A pianista conta que foi no site buscar informações sobre a escola e descobriu que ir para lá custava uma fortuna. Era preciso comprovar que dispunha de US$ 69 mil para custear o primeiro ano de estudos e moradia antes de receber uma carta da escola e levar até o consulado para tirar o visto. Com a renda de motorista de ambulância do pai e de secretária de hospital da mãe, além dos seus trabalhos, como chegaria a esse valor?
Mesmo diante do que parecia impossível, ela fez o teste e foi aprovada. Depois passou um tempo cursando à distância, até que um dia chegou o momento de decidir se iria para lá. Os pais venderam o carro da família, Hannah vendeu todos os seus instrumentos musicais, inclusive o piano Fritz Dobbert, além de fazer uma vaquinha virtual para complementar o valor. Em 2021, na data do seu aniversário: 25 de junho, ela recebeu o visto.
A pianista recifense conta que quando surgiu a oportunidade, ela teve que decidir se pensava nas suas condições ou na sua vida. "Eu olhei para a a minha vida, para todas as coisas que realizei.

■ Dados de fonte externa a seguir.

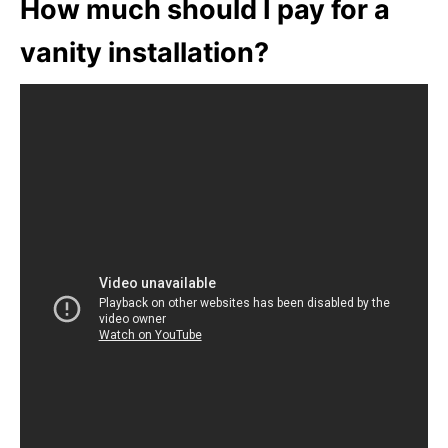
How much should I pay for a
vanity installation?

Se eu pensasse apenas nas minhas condições eu não iria a lugar nenhum. Eu pensei: você vai aceitar essa oportunidade ou vai ver como a algo que não é para você, como mais uma porta fechada da sua cara? Aí eu vendi o que pude, coloquei a minha cara na internet e consegui ajuda", relembra.
Na metade de 2023 Hannah se formou na Berklee College of Music com experiência para criar trilhas sonoras para filmes, TV e videogames. No curto tempo em Los Angeles já conquistou o prêmio Women in Game Audio, dedicado a mulheres que trabalham com áudio para videogames.
No seu currículo internacional já conta com composições para vigeogames ("Your Average Bear", que pode ser baixado no Steam), curtas ("Inadequate", que fez a sua estréia no Poppy Jasper International Film Festivale, neste mês de abril) e documentários ("Alive", premiado no Hollywood Gold Awards em novembro de 2023). O plano, agora, é criar a trilha de um longa metragem.
"Para mim, a música é uma expressão da alma das pessoas e uma paixão na minha vida. Meu objetivo é compartilhar a minha história e inspirar pessoas a seguirem seus sonhos, porque se alguém conseguiu, a gente também pode!", conclui Hannah, que desafiou o impossível e ouviu sua música ganhar o mundo.